Problem » Only one stretch of the listing below is wanted. Give it again exactly, from the line with "Access control (527, 841)" through the line with "Operational cybersecurity (562, 783)".

Supplied data »
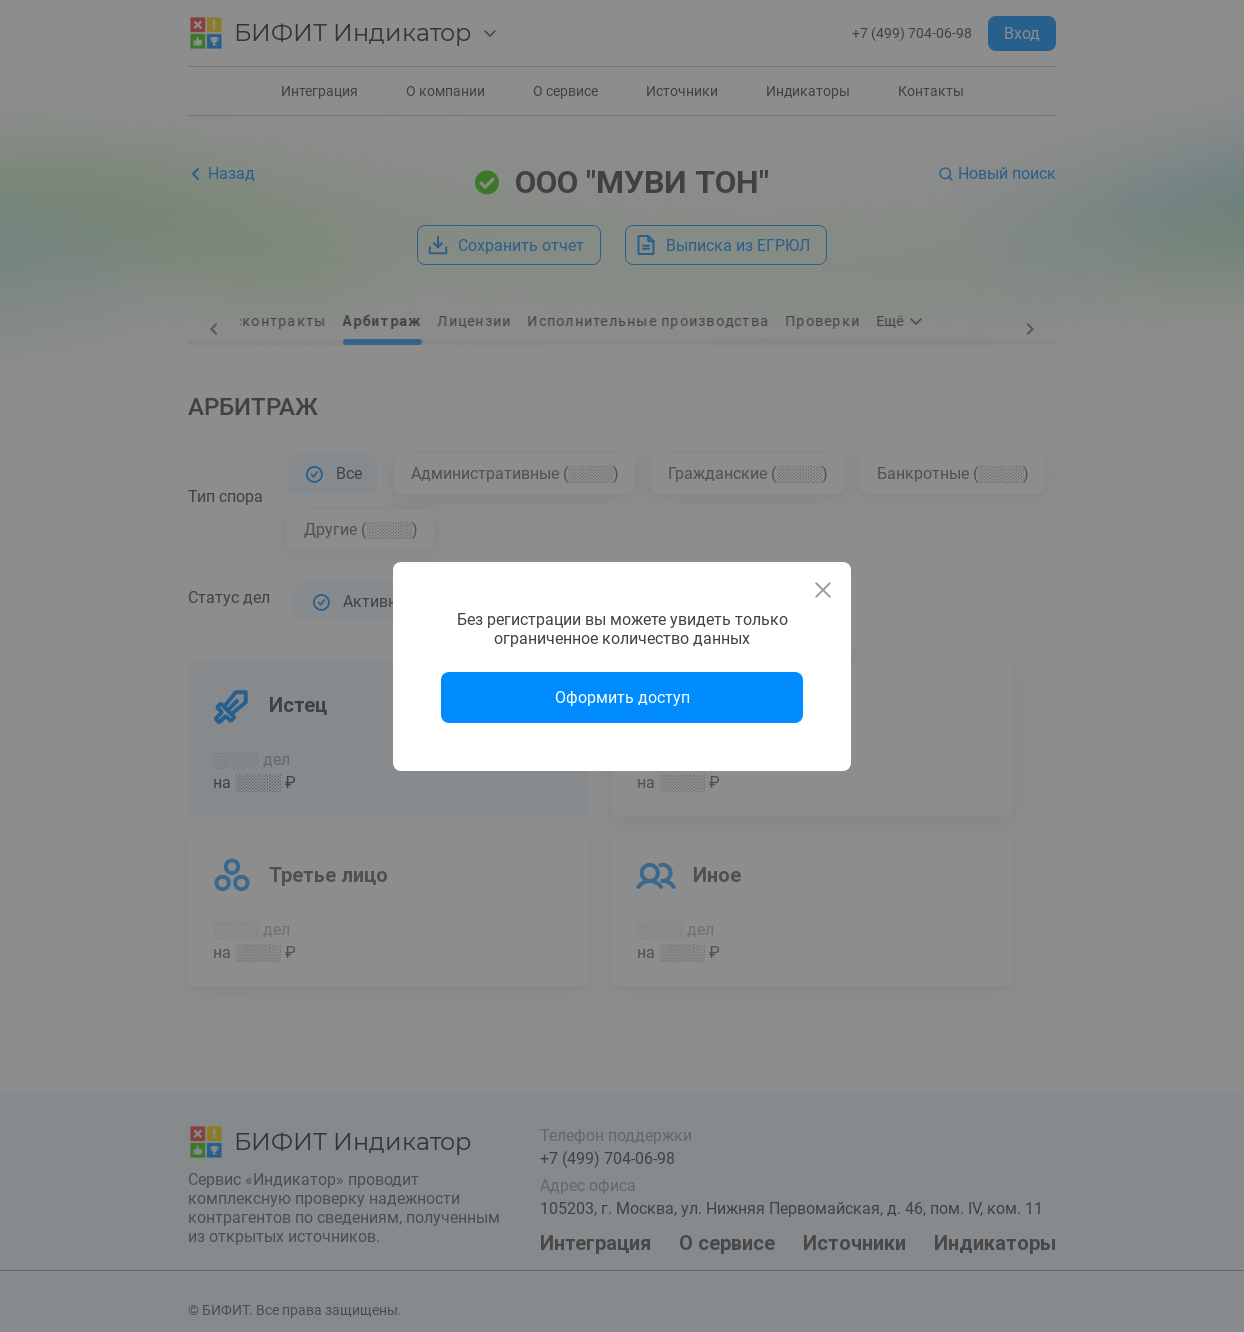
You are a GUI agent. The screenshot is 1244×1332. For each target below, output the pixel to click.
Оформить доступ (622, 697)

...

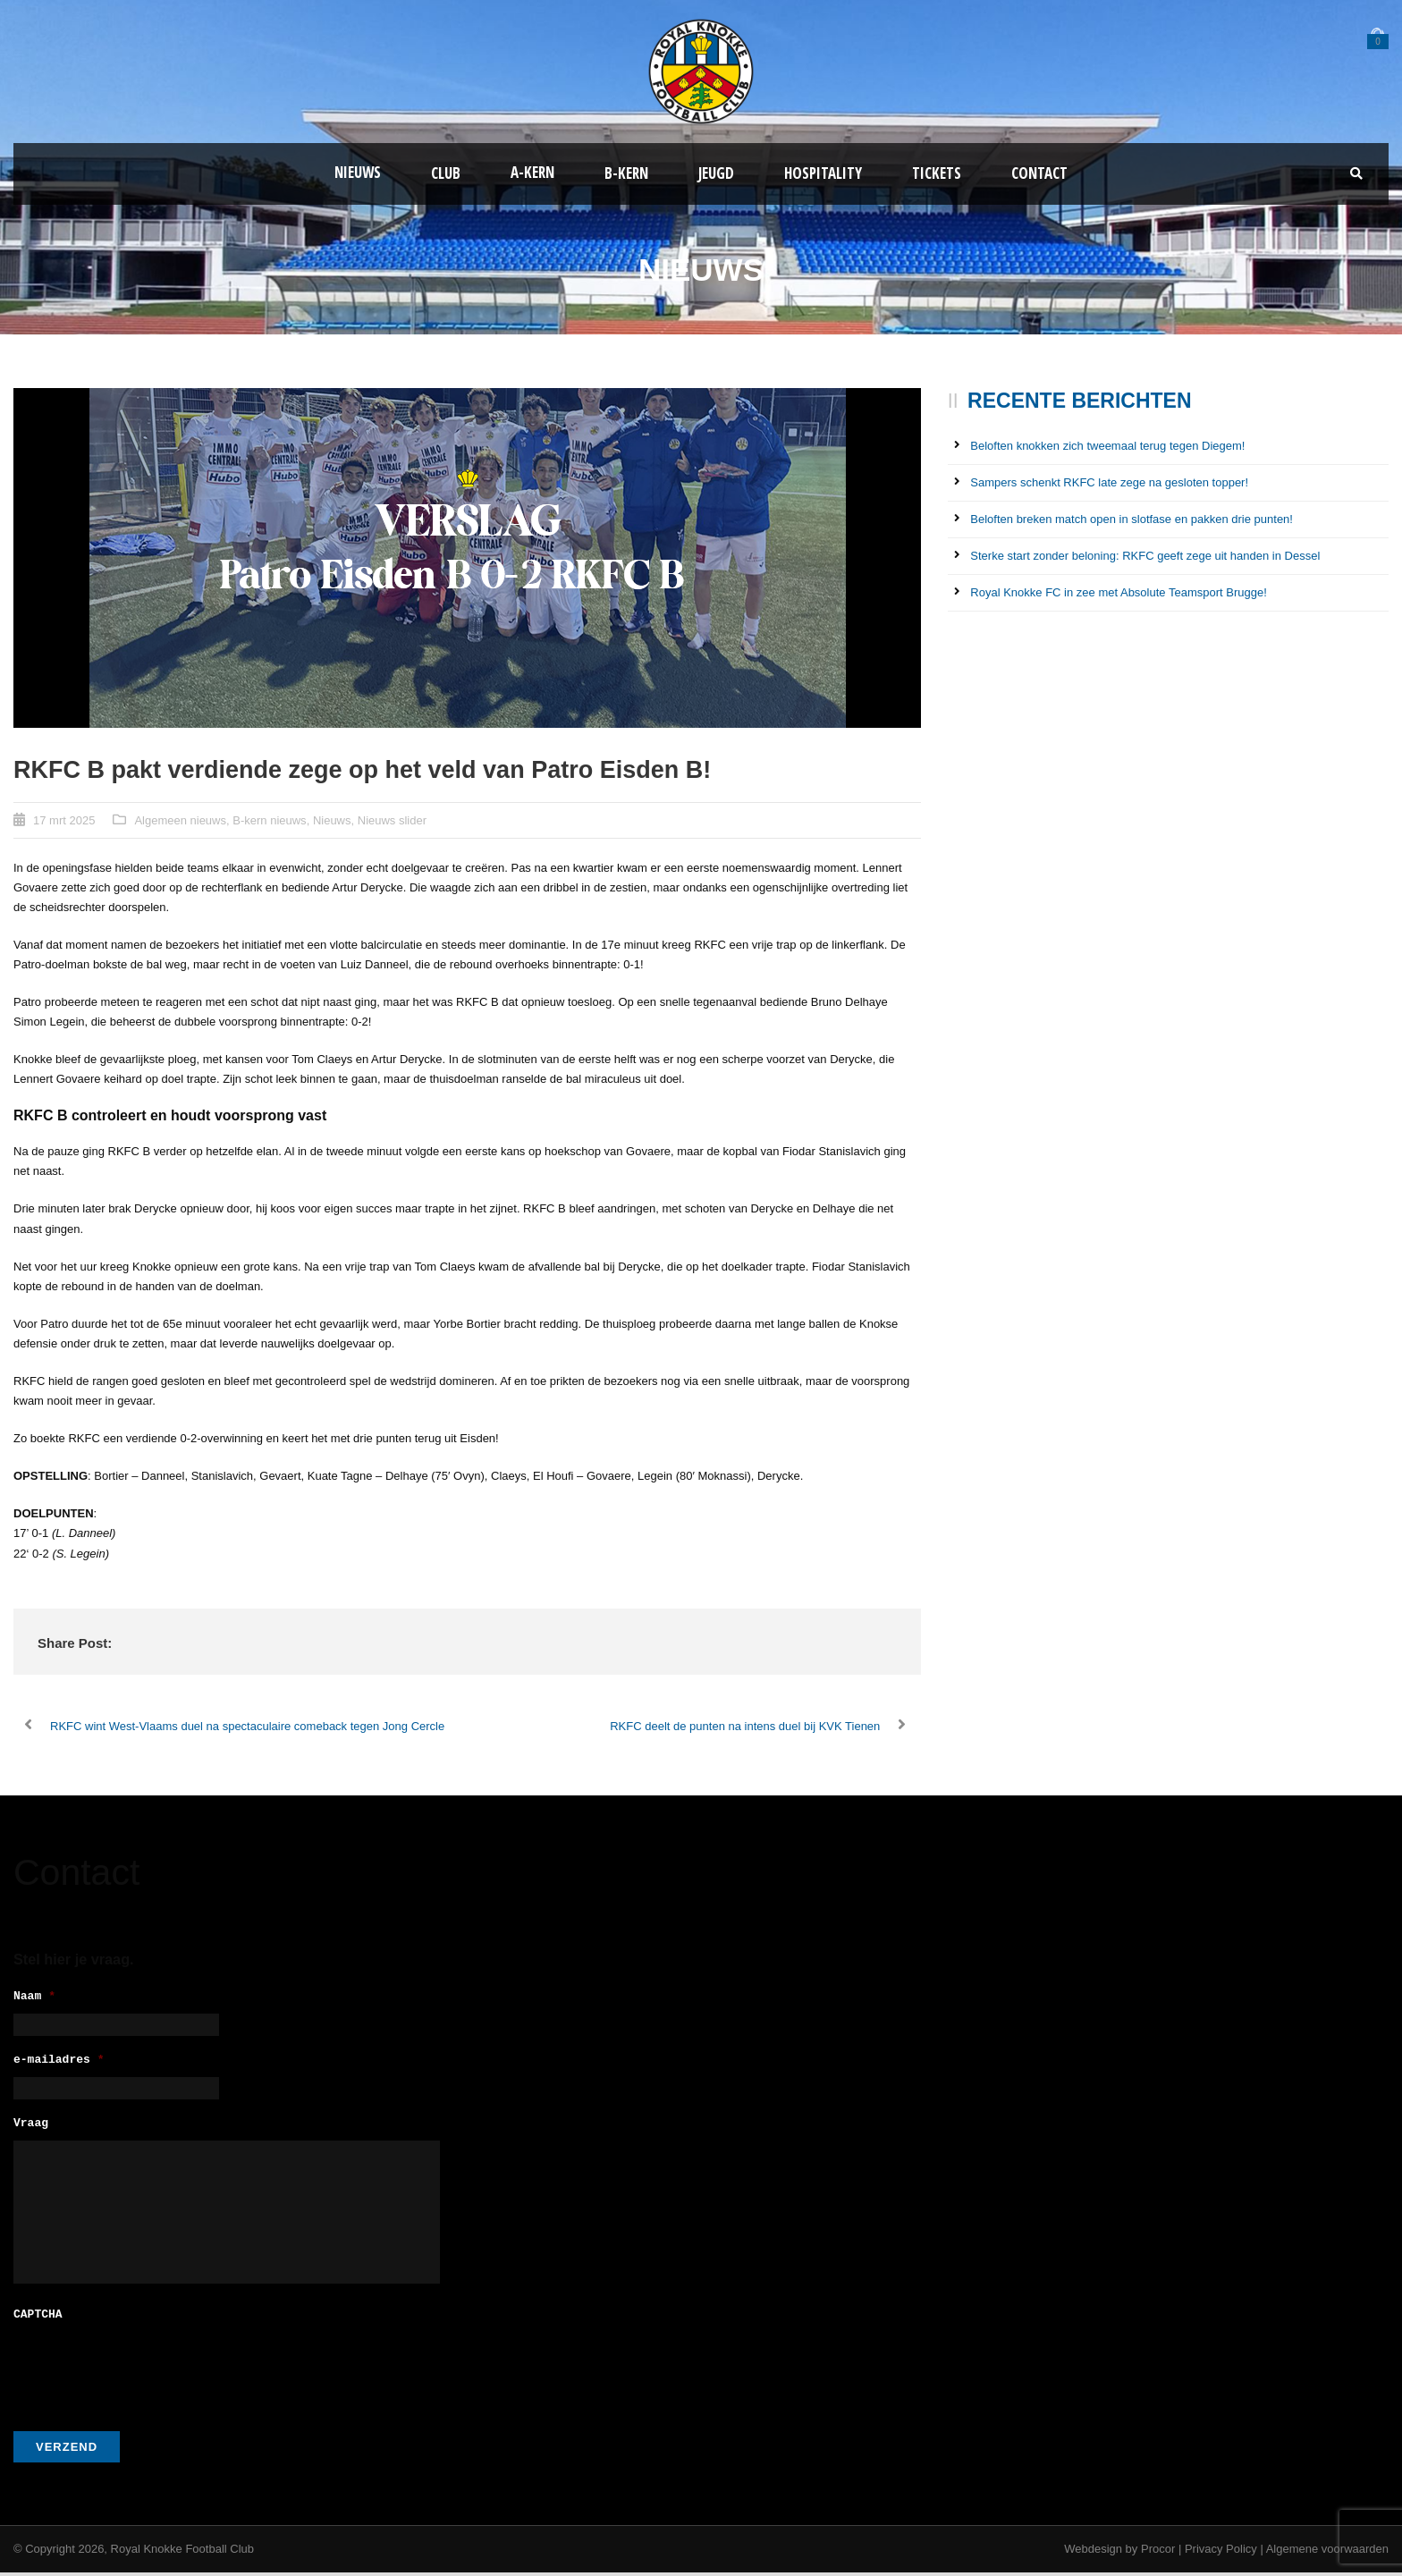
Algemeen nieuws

* * *

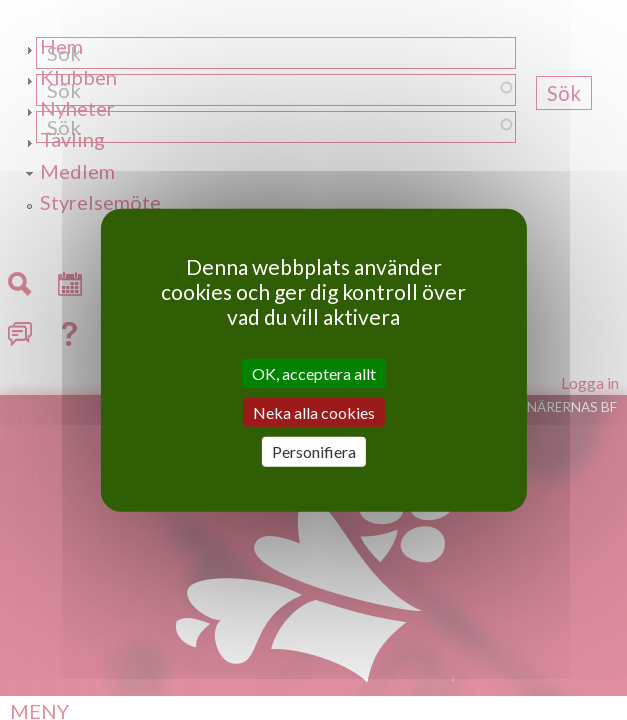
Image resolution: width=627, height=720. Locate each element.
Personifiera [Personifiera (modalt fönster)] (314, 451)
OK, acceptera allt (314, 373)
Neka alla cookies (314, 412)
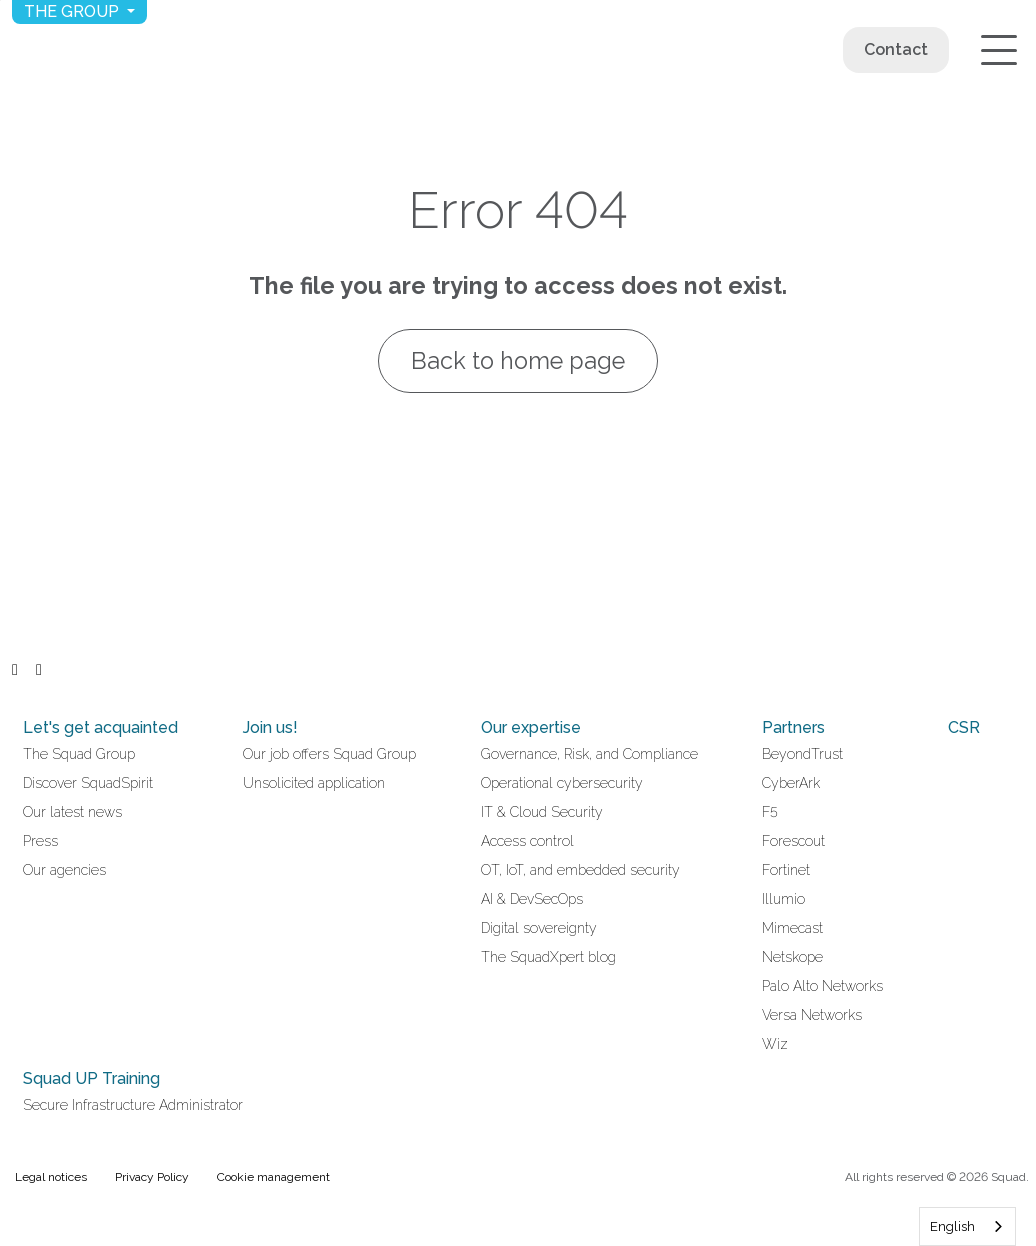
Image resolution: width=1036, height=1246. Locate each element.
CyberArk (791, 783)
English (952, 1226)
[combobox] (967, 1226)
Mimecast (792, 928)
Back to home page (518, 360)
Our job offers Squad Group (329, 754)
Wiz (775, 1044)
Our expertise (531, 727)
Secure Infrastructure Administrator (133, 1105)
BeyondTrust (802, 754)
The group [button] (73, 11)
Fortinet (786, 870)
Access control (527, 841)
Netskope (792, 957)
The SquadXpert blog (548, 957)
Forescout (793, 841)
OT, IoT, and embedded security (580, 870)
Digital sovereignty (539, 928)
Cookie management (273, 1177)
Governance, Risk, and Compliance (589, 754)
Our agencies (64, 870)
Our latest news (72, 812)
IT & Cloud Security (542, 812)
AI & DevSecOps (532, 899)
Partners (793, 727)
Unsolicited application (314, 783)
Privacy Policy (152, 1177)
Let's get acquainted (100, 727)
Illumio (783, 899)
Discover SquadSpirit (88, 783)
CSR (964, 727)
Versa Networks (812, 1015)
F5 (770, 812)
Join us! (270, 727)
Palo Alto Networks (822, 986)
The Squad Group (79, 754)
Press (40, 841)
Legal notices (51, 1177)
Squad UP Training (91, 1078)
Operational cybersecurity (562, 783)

Exercise response »
Access control (527, 841)
Netskope (792, 957)
The SquadXpert blog (548, 957)
Forescout (793, 841)
OT, IoT, and embedded security (580, 870)
Digital sovereignty (539, 928)
Cookie management (273, 1177)
Governance, Risk, and Compliance (589, 754)
Our agencies (64, 870)
Our latest news (72, 812)
IT & Cloud Security (542, 812)
AI & DevSecOps (532, 899)
Partners (793, 727)
Unsolicited application (314, 783)
Privacy Policy (152, 1177)
Let's get acquainted (100, 727)
Illumio (783, 899)
Discover SquadSpirit (88, 783)
CSR (964, 727)
Versa Networks (812, 1015)
F5 (770, 812)
Join us! (270, 727)
Palo Alto Networks (822, 986)
The Squad Group (79, 754)
Press (40, 841)
Legal notices (51, 1177)
Squad UP Training (91, 1078)
Operational cybersecurity (562, 783)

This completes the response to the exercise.